_Data under study_:
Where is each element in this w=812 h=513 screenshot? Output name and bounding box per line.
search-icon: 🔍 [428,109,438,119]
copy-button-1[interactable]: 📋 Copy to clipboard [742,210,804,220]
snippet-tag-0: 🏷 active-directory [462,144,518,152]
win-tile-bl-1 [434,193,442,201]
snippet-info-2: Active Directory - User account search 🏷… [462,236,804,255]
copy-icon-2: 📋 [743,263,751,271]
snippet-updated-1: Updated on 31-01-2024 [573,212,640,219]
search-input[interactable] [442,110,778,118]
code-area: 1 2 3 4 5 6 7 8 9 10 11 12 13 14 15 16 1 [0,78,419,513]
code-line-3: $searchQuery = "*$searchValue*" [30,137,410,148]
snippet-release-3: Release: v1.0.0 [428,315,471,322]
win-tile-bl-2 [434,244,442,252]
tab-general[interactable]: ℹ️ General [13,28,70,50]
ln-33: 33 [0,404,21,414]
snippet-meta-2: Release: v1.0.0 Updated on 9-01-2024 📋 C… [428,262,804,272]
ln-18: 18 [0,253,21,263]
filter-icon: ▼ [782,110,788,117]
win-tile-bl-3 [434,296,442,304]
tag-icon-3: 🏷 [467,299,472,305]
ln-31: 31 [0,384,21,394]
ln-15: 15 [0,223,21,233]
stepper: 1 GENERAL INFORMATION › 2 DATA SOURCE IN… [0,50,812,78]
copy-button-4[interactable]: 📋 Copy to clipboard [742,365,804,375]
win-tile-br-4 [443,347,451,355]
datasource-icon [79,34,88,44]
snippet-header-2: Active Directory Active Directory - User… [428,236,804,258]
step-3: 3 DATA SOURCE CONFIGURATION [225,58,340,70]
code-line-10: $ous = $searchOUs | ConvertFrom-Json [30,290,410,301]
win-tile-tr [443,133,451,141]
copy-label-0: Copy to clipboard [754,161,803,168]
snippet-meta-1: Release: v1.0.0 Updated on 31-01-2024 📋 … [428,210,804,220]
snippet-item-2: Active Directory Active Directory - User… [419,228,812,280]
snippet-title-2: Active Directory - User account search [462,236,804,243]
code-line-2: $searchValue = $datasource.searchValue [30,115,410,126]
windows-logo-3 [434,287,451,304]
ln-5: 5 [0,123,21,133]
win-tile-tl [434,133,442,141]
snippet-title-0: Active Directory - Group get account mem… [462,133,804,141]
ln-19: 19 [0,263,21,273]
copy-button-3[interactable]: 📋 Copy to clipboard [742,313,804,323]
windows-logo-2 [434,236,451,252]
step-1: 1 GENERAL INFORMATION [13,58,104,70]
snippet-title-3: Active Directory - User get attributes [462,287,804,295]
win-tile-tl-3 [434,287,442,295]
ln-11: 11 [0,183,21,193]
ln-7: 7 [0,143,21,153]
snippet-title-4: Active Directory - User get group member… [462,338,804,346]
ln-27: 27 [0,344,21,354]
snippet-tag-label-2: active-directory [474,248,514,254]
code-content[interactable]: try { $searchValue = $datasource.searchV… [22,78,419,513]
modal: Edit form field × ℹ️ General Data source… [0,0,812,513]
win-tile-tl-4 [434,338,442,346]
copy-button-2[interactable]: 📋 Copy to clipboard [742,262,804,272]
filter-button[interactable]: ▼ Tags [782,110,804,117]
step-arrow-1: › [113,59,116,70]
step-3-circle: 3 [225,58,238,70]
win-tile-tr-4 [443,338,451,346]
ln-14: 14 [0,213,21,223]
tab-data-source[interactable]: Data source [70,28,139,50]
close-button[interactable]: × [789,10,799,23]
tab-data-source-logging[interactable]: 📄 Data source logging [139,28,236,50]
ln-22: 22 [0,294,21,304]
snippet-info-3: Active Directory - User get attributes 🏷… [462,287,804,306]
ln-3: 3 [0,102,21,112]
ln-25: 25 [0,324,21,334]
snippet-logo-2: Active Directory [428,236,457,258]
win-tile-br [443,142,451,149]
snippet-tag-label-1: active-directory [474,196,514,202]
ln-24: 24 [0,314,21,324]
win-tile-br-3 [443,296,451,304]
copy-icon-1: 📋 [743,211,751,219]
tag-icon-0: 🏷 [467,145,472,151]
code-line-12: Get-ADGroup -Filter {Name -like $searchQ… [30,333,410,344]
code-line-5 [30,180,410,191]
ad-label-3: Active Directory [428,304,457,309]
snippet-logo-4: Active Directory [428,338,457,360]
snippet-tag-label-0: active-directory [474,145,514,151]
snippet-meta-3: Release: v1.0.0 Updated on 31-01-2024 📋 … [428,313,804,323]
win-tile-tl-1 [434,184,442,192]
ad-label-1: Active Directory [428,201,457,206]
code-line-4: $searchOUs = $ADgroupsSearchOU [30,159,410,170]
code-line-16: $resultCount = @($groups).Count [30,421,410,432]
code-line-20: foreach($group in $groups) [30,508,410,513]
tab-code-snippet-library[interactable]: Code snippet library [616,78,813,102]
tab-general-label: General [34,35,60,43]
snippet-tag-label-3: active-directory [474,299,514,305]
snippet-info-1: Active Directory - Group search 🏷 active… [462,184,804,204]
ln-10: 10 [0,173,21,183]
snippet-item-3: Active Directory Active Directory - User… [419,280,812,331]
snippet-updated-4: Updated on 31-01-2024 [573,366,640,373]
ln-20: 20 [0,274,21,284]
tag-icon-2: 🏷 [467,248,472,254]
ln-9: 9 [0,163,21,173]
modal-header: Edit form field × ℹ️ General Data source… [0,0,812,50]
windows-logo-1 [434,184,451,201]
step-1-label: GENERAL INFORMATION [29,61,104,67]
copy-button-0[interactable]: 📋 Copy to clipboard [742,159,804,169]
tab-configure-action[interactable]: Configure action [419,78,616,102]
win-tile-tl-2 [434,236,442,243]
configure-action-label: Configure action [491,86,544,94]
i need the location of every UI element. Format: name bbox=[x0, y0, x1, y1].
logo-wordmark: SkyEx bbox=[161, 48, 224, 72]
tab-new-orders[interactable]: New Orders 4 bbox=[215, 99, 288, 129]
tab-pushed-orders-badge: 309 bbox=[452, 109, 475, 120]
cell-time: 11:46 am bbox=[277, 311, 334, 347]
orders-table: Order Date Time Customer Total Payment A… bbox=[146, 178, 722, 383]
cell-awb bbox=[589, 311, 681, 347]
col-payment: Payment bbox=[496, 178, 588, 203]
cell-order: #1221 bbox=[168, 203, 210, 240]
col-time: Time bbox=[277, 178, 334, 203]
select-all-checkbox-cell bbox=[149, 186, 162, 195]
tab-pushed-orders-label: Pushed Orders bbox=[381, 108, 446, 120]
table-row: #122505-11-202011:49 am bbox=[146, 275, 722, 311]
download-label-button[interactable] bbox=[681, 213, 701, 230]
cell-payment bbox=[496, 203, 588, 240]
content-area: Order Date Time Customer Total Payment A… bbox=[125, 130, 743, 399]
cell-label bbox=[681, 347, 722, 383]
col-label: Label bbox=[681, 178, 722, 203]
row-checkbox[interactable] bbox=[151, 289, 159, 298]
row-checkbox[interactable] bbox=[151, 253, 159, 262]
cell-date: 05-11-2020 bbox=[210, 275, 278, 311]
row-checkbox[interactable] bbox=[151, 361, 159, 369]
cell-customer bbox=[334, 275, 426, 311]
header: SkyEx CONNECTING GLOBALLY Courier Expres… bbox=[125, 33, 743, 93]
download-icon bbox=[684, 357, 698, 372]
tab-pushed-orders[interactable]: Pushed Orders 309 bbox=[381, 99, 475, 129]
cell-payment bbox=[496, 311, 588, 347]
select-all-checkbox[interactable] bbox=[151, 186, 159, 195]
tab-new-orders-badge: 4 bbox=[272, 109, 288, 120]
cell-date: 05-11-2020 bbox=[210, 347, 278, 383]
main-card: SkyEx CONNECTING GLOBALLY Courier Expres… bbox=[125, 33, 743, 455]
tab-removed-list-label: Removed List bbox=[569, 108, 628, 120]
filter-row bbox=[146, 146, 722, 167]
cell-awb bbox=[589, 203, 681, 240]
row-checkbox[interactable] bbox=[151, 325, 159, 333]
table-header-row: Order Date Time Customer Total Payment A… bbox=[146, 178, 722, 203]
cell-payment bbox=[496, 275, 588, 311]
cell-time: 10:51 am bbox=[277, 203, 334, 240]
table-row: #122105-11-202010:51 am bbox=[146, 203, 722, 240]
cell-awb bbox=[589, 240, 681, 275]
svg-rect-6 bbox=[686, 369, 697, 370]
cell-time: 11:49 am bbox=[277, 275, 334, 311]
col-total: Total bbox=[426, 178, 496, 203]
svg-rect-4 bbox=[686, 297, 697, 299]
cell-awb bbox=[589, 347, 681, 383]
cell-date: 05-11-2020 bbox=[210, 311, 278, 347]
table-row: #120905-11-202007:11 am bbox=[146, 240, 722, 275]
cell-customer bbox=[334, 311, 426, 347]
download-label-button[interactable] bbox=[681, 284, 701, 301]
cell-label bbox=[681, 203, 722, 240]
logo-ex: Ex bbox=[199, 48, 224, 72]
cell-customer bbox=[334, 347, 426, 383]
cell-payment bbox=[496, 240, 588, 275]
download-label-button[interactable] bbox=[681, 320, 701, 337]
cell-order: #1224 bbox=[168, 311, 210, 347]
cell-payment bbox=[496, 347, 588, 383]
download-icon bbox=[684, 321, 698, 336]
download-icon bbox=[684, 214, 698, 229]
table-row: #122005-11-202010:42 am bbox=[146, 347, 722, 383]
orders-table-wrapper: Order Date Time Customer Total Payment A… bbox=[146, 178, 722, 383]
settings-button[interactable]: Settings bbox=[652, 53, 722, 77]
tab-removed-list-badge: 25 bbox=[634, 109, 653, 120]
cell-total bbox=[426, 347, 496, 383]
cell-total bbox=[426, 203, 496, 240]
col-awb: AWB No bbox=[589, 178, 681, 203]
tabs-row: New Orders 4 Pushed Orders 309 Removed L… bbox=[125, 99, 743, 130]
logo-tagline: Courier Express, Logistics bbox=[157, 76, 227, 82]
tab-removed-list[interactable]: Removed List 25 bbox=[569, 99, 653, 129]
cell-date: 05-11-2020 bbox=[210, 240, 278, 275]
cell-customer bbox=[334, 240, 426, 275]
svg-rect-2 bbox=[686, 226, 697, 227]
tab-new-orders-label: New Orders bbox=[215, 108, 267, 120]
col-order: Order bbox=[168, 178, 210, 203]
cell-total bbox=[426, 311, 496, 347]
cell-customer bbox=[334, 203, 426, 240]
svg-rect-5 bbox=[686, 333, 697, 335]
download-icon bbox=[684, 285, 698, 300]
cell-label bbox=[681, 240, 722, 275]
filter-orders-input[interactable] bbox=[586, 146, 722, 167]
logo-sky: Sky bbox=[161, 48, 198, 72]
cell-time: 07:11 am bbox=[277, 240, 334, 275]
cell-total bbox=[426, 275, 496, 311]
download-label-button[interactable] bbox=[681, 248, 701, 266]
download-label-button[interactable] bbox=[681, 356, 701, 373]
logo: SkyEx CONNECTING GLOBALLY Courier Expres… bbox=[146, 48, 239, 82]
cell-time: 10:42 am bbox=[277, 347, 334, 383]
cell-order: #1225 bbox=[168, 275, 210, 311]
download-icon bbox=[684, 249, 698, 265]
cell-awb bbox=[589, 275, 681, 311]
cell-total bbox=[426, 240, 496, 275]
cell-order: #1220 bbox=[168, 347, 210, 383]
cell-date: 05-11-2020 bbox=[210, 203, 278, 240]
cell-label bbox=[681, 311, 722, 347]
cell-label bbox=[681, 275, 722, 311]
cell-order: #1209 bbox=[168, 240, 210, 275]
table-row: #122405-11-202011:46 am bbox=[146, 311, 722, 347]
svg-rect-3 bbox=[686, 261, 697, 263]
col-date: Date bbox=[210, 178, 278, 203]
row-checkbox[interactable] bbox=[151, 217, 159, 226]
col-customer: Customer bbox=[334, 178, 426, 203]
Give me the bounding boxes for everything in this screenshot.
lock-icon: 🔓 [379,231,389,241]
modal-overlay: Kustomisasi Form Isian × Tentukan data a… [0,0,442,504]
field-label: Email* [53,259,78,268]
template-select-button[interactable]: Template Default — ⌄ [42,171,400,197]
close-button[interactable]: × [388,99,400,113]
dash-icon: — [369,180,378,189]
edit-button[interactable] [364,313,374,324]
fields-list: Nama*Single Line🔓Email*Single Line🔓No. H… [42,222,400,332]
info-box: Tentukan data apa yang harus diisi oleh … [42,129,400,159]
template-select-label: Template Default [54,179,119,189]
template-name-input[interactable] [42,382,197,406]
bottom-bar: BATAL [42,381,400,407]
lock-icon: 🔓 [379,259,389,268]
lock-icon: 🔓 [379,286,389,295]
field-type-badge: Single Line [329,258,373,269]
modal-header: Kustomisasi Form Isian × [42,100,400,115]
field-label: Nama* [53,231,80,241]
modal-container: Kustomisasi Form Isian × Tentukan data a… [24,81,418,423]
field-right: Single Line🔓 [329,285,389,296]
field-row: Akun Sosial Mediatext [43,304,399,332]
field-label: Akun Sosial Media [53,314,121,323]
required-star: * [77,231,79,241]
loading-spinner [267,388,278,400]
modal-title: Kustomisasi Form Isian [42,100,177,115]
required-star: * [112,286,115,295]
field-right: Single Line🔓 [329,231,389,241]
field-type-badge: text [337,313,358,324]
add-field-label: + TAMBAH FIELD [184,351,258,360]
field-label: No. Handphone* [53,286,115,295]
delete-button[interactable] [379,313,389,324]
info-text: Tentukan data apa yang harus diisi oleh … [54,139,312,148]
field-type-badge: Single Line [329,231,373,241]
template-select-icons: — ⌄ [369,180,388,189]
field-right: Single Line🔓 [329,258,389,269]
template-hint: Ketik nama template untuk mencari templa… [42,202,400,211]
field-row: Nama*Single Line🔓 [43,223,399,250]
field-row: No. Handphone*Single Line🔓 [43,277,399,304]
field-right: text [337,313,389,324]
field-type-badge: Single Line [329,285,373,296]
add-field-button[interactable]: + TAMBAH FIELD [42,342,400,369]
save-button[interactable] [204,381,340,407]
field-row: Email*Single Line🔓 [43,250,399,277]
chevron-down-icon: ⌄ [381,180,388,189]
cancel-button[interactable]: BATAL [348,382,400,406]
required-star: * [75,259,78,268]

_Directions for this task_: Every line above in which the word "TAMBAH" occurs is to be copied.

_Solution to the exercise_:
add-field-label: + TAMBAH FIELD [184,351,258,360]
add-field-button[interactable]: + TAMBAH FIELD [42,342,400,369]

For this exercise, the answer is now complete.